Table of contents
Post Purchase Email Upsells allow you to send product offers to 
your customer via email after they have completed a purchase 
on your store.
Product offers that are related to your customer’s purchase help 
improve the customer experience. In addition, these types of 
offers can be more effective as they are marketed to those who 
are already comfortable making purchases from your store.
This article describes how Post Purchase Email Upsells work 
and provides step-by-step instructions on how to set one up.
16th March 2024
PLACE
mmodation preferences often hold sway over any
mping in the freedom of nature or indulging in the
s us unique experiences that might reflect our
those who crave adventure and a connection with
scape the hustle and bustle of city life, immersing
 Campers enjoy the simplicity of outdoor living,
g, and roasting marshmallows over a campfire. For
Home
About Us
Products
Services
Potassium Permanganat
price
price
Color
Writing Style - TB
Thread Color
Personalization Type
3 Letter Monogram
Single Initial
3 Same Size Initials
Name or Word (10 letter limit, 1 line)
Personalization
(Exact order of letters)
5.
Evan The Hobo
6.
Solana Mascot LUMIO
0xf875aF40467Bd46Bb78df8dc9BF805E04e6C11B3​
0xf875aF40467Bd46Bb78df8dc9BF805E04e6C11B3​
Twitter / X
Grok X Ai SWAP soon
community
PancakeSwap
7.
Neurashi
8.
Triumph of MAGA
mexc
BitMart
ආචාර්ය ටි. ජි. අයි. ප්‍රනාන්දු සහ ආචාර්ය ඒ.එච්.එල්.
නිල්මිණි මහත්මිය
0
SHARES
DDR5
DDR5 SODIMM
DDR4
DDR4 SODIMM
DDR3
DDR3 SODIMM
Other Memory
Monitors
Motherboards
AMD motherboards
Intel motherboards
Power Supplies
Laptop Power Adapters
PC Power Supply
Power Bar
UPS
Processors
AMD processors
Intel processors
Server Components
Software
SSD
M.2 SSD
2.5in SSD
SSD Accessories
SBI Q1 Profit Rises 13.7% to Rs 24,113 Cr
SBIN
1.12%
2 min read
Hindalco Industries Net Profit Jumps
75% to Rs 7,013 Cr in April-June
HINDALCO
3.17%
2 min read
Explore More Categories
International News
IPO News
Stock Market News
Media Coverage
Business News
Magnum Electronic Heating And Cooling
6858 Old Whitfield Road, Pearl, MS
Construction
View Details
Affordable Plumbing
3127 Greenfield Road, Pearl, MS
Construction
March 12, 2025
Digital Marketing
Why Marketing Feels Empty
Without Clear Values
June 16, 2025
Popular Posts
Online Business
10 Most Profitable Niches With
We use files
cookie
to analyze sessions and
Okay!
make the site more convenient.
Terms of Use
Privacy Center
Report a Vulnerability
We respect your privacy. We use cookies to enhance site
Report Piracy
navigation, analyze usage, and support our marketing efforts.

**Your objective**. Nothing but an exact copy of the lines from the first one above through the line holding "Without Clear Values" should be returned.

**Exercise answer**.
Table of contents
Post Purchase Email Upsells allow you to send product offers to 
your customer via email after they have completed a purchase 
on your store.
Product offers that are related to your customer’s purchase help 
improve the customer experience. In addition, these types of 
offers can be more effective as they are marketed to those who 
are already comfortable making purchases from your store.
This article describes how Post Purchase Email Upsells work 
and provides step-by-step instructions on how to set one up.
16th March 2024
PLACE
mmodation preferences often hold sway over any
mping in the freedom of nature or indulging in the
s us unique experiences that might reflect our
those who crave adventure and a connection with
scape the hustle and bustle of city life, immersing
 Campers enjoy the simplicity of outdoor living,
g, and roasting marshmallows over a campfire. For
Home
About Us
Products
Services
Potassium Permanganat
price
price
Color
Writing Style - TB
Thread Color
Personalization Type
3 Letter Monogram
Single Initial
3 Same Size Initials
Name or Word (10 letter limit, 1 line)
Personalization
(Exact order of letters)
5.
Evan The Hobo
6.
Solana Mascot LUMIO
0xf875aF40467Bd46Bb78df8dc9BF805E04e6C11B3​
0xf875aF40467Bd46Bb78df8dc9BF805E04e6C11B3​
Twitter / X
Grok X Ai SWAP soon
community
PancakeSwap
7.
Neurashi
8.
Triumph of MAGA
mexc
BitMart
ආචාර්ය ටි. ජි. අයි. ප්‍රනාන්දු සහ ආචාර්ය ඒ.එච්.එල්.
නිල්මිණි මහත්මිය
0
SHARES
DDR5
DDR5 SODIMM
DDR4
DDR4 SODIMM
DDR3
DDR3 SODIMM
Other Memory
Monitors
Motherboards
AMD motherboards
Intel motherboards
Power Supplies
Laptop Power Adapters
PC Power Supply
Power Bar
UPS
Processors
AMD processors
Intel processors
Server Components
Software
SSD
M.2 SSD
2.5in SSD
SSD Accessories
SBI Q1 Profit Rises 13.7% to Rs 24,113 Cr
SBIN
1.12%
2 min read
Hindalco Industries Net Profit Jumps
75% to Rs 7,013 Cr in April-June
HINDALCO
3.17%
2 min read
Explore More Categories
International News
IPO News
Stock Market News
Media Coverage
Business News
Magnum Electronic Heating And Cooling
6858 Old Whitfield Road, Pearl, MS
Construction
View Details
Affordable Plumbing
3127 Greenfield Road, Pearl, MS
Construction
March 12, 2025
Digital Marketing
Why Marketing Feels Empty
Without Clear Values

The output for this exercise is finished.